= Alternate picking =

Guitar playing technique

Alternate picking is a guitar and mandolin playing technique that employs alternating downward and upward strokes in a continuous fashion. If the technique is performed at high speed on a single string or course voicing the same note, it may be referred to as "tremolo ".

Alternate picking involves a continuous down-up or up-down motion of the picking hand, even when not picking a note (except when the gap lasts longer than one full up-down motion). In this manner, an up-beat (such as an even-numbered eighth note or, at faster tempos, sixteenth note) will always be played with an upward picking stroke, while the down-beats are always played with downward picking strokes. This allows for fluid incorporation of legato-based notes such as hammer-ons and/or pull-offs in the middle of picked phrases.

The technique has many advantages and some disadvantages, largely depending on the licks the guitarist is attempting to play. For example, during fast passages, alternate picking is necessary in keeping the picking arm from tiring out. At very high tempos, alternate picking is essentially required, since techniques like downpicking are made not feasible.

Most scalar runs are most easily played using alternate picking. Similarly, the complex, syncopated rhythm guitar patterns found in death metal require a good alternate picking technique to play fast and accurately. Furthermore, if palm muting is applied to the technique, this creates what is known as "blast picking", which is responsible for the staccato, "machine gun" riffs heard in thrash metal and death metal.

On the other hand, large arpeggios (especially those spanning more than one octave) are very difficult to play using pure alternate picking and almost impossible to play at great speeds, which is why many guitarists choose to employ sweep picking to play these arpeggios (e.g. Glenn Tipton, K. K. Downing, Frank Gambale and Mario Parga). Similarly, some kinds of licks are easier when played using such specialized techniques as legato, economy picking (a hybrid of alternate and sweep picking) or tapping.
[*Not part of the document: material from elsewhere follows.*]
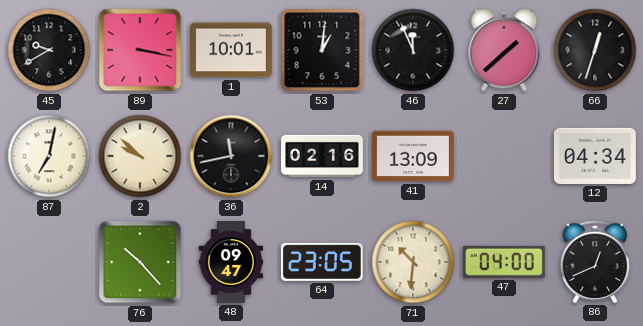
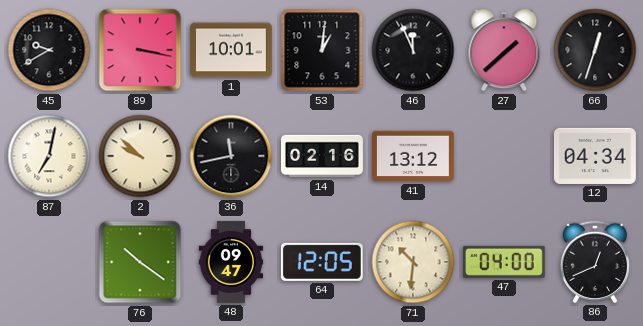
41: 13:09 -> 13:12
76: 10:23 -> 10:21
64: 23:05 -> 12:05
Despite some of the well-known disadvantages of the technique, some guitarists (such as Al Di Meola, Steve Morse and Jeff Hanneman) emphasize the near-exclusive use of alternate picking, even in situations where another technique would be easier, claiming that pure alternate picking leads to a more consistent sound and allows for greater control of tone.

Alternate picking can be heard in almost all styles of picked guitar music, from jazz and bluegrass, to heavy metal.